For Bud Light, it’s beer, cheap, cheap beer, and crap and drunk and football and others. For Apple, it’s design, cool, ipod, mac, and others. For Exxon, evil, gas, oil, spill, valdez, with some additional disaster, and spill, and so on. These are word associations, by the public. 

This is at brand tags, a database-driven routine of tags for words people associate with major brands. I heard about it from Sabrina at MommyCEO, who picked it up from Seth Godin.

For example, see what comes up with McDonalds. It’s a cloud tag, meaning that the more often a word is used, the bigger it appears. I started clicking around.

What a great illustration of branding, the way certain words, and ideas and images associated with words, stick with a brand.  Like it or not.

8 thoughts on “Brands: Like It Or Not

  1. Uhm, I certainly am going to challenge you that the public perceptions of the listed products are what you claim. Seems to be your perception Tim? Maybe you should give people who like bud light a chance. They aren't all crap.

  2. Ronaldo: Tim is very saavy and would not make an ignorant comment like you described. Please read his post again. If you actually follow the link you will see that this is the public's perception of said product. Maybe you should read an article before posting ignorance. Thanks

  3. Irony is in the air folks. As I read an article on one of my favorite pub's, the H-Post.. I had to make a distinct connection with this article and the comments within…. Ignorance and harsh words is exactly what got us into this mess in iraq to begin with.

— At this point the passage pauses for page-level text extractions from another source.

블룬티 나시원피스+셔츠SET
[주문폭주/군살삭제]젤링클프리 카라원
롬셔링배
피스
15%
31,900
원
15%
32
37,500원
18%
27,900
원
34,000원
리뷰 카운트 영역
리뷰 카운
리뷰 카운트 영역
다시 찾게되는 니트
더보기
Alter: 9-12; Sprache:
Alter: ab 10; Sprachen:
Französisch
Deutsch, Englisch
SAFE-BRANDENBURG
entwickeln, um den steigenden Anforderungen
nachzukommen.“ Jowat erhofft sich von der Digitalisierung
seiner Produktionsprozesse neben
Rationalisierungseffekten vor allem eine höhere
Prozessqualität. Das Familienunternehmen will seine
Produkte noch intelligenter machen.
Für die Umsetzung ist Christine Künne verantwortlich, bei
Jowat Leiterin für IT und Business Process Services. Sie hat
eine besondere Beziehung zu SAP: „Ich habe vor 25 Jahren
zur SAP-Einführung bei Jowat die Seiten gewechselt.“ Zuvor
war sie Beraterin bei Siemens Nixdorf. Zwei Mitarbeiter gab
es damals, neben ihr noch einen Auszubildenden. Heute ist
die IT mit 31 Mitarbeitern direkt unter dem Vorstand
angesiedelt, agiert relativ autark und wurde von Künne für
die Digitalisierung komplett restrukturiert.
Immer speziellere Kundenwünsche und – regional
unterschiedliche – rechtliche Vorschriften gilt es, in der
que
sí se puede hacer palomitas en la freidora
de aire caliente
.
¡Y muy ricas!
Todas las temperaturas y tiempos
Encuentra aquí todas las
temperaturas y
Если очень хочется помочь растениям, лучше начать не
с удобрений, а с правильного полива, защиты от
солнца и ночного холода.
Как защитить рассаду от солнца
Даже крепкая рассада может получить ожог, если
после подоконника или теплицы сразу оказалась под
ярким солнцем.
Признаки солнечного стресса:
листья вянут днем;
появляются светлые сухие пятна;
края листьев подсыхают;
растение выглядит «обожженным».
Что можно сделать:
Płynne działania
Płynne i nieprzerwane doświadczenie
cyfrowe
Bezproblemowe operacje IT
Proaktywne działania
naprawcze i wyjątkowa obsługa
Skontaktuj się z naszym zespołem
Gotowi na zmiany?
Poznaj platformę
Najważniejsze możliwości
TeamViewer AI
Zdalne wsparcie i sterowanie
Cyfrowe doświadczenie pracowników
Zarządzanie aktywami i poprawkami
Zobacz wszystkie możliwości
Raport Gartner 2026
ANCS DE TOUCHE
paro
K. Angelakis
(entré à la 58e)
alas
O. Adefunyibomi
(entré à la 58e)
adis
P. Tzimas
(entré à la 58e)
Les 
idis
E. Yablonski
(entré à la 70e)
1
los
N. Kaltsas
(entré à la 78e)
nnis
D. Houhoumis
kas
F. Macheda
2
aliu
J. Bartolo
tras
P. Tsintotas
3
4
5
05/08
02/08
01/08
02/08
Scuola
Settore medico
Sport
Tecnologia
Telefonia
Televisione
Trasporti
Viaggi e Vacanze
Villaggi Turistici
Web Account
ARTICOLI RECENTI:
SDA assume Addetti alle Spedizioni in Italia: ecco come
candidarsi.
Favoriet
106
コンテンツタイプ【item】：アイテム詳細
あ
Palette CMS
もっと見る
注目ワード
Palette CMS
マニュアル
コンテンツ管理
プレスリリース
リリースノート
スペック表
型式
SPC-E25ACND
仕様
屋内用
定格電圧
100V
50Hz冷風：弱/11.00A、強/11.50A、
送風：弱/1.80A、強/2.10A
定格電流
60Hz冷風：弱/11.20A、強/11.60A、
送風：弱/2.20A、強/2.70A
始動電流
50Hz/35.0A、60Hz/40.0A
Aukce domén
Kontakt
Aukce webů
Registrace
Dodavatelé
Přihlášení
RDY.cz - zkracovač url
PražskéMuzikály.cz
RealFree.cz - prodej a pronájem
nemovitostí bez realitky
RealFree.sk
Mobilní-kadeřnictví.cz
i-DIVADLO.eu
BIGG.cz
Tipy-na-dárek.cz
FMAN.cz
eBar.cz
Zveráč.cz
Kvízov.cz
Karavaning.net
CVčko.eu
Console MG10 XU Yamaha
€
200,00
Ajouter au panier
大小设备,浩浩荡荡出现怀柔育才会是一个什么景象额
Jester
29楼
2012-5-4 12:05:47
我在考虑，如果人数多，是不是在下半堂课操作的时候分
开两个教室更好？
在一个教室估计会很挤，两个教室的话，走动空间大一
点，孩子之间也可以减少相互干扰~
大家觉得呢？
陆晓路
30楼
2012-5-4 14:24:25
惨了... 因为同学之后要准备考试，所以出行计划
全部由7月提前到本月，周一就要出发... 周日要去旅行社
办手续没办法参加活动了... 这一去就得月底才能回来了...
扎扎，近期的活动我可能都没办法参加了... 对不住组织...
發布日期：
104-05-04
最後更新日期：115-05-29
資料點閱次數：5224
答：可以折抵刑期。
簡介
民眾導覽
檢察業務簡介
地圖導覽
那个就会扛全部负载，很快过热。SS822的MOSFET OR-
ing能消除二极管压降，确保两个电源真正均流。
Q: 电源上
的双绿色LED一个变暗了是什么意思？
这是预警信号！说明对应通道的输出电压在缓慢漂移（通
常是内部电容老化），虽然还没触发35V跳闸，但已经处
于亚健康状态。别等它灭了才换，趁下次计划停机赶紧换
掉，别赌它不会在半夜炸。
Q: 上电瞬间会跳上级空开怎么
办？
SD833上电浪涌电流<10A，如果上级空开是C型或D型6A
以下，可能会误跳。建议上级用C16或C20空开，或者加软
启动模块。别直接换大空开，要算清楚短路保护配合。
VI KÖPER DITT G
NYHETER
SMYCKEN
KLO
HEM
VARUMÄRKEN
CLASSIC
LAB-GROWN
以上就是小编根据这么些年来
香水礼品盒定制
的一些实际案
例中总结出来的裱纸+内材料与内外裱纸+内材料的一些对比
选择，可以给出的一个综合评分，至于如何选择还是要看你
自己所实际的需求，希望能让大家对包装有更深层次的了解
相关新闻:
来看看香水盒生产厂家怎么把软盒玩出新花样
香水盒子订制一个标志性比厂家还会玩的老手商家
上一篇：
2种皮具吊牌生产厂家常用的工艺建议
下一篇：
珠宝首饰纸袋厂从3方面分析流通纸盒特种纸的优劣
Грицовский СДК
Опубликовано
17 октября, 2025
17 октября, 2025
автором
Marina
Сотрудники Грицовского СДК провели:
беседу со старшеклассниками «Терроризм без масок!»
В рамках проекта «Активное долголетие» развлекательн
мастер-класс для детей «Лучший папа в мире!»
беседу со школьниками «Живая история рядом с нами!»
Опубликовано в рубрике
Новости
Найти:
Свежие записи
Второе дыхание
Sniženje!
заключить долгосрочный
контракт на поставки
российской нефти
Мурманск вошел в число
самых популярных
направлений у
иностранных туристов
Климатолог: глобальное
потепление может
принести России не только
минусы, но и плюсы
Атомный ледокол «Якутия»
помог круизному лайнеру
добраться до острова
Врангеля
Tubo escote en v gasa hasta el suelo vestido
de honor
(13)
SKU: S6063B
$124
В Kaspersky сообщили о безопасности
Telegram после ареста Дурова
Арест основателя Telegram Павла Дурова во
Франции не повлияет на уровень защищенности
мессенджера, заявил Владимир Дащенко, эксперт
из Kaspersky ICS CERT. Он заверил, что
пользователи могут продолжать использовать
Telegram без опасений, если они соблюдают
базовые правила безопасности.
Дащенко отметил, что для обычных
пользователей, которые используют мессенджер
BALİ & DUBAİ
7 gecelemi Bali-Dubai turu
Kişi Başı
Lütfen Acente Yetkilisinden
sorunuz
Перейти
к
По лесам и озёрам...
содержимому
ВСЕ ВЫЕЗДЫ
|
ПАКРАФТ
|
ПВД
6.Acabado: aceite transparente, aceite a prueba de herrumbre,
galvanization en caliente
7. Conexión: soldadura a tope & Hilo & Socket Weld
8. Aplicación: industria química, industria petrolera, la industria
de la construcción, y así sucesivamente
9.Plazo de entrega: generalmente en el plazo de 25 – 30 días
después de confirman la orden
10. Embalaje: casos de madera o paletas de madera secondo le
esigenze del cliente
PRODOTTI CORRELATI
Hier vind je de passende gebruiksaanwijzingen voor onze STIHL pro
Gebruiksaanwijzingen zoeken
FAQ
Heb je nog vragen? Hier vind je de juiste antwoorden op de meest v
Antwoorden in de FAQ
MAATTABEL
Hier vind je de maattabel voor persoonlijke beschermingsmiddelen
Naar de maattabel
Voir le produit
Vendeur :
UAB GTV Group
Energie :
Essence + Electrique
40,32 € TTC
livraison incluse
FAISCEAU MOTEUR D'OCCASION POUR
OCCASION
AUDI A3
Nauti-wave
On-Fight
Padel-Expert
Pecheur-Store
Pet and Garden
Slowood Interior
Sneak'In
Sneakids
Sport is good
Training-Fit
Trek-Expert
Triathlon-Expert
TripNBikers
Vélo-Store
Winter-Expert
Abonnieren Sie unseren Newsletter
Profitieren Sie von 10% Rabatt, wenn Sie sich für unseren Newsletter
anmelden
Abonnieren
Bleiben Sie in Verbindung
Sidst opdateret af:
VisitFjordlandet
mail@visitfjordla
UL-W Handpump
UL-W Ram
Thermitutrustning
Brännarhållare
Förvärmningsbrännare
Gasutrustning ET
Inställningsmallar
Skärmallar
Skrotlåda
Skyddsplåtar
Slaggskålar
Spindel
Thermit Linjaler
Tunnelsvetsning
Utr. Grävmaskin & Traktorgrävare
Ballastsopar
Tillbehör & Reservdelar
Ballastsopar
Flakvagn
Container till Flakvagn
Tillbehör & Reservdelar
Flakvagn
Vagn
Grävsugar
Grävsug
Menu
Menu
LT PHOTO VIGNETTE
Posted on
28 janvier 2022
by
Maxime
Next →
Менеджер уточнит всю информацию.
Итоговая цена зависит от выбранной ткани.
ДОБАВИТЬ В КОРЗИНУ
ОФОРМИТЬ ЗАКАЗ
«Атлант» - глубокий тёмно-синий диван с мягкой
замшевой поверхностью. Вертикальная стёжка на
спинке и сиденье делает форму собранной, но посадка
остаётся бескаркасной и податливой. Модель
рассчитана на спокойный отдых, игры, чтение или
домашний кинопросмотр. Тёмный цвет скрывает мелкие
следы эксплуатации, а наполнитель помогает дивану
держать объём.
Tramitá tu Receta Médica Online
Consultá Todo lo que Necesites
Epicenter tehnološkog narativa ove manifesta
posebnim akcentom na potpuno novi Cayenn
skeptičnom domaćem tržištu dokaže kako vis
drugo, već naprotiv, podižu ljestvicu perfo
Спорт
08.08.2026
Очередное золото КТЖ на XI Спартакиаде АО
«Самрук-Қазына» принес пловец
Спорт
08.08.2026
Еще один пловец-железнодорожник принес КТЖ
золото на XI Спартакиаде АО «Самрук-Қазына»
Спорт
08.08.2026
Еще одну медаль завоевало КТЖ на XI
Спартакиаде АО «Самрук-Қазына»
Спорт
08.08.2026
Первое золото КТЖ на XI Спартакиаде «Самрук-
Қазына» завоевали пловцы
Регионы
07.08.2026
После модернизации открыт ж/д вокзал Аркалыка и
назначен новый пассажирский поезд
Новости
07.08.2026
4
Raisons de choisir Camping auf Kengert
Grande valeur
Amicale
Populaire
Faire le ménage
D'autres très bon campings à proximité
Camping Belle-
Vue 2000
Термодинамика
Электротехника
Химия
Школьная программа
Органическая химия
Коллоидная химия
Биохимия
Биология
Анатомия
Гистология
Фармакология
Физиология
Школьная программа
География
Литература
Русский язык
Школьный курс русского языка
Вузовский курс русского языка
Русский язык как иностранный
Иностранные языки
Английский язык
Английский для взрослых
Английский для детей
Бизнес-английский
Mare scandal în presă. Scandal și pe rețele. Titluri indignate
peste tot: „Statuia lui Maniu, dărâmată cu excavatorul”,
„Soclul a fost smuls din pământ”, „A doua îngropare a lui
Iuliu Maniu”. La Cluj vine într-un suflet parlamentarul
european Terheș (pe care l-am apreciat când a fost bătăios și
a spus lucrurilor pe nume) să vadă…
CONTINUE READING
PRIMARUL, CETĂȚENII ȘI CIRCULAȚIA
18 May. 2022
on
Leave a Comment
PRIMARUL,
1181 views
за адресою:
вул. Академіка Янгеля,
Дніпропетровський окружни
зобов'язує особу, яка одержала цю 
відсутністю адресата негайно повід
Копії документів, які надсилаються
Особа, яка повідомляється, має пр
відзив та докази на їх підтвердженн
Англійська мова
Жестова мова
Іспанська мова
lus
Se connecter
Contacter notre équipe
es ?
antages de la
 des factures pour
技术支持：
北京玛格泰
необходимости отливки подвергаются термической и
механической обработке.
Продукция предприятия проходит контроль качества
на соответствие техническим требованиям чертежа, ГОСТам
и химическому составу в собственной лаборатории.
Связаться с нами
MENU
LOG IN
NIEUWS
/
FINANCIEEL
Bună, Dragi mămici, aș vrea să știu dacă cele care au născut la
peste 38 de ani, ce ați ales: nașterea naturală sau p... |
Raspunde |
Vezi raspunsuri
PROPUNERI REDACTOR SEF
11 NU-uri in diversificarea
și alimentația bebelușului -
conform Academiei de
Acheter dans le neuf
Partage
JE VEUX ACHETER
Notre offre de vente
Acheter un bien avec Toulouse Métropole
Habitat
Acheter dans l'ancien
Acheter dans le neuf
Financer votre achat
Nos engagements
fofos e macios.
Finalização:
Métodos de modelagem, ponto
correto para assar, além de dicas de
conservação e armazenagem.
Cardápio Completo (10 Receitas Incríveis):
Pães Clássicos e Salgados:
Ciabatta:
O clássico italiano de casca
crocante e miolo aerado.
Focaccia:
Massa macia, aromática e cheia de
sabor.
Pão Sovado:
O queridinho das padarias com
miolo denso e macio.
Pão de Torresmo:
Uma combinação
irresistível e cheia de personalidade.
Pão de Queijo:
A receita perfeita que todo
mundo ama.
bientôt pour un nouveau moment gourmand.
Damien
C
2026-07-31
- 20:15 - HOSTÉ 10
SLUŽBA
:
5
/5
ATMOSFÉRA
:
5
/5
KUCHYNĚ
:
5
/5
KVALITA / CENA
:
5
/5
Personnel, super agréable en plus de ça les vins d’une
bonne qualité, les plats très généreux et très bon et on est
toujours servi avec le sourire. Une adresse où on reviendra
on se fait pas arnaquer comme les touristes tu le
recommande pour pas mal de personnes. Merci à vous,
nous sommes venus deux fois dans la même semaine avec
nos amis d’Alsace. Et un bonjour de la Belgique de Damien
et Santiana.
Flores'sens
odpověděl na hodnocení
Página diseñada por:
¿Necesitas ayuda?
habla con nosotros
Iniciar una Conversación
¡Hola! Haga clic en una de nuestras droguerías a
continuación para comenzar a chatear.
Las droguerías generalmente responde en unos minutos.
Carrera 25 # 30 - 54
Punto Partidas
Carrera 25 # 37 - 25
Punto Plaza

I just thought I'd add that. (for those of you who don't know what H-Post stands for, you probably shouldn't be reading it anyways)

  4. My Brand Tags are as follows:

    Obama: Change, Fresh, Exciting, Young, Black
    Bush: Old, Dull, White
    The War in Iraq: Lie, Death, Sand, Oil, Bush, O'Reilly
    Business Plan Pro: unknown, mystery

  5. @dan thanks Dan @Ronaldo yes please, sorry to be confusing, those tags are people's choice, not mine … the point is what we can and can't control about brands.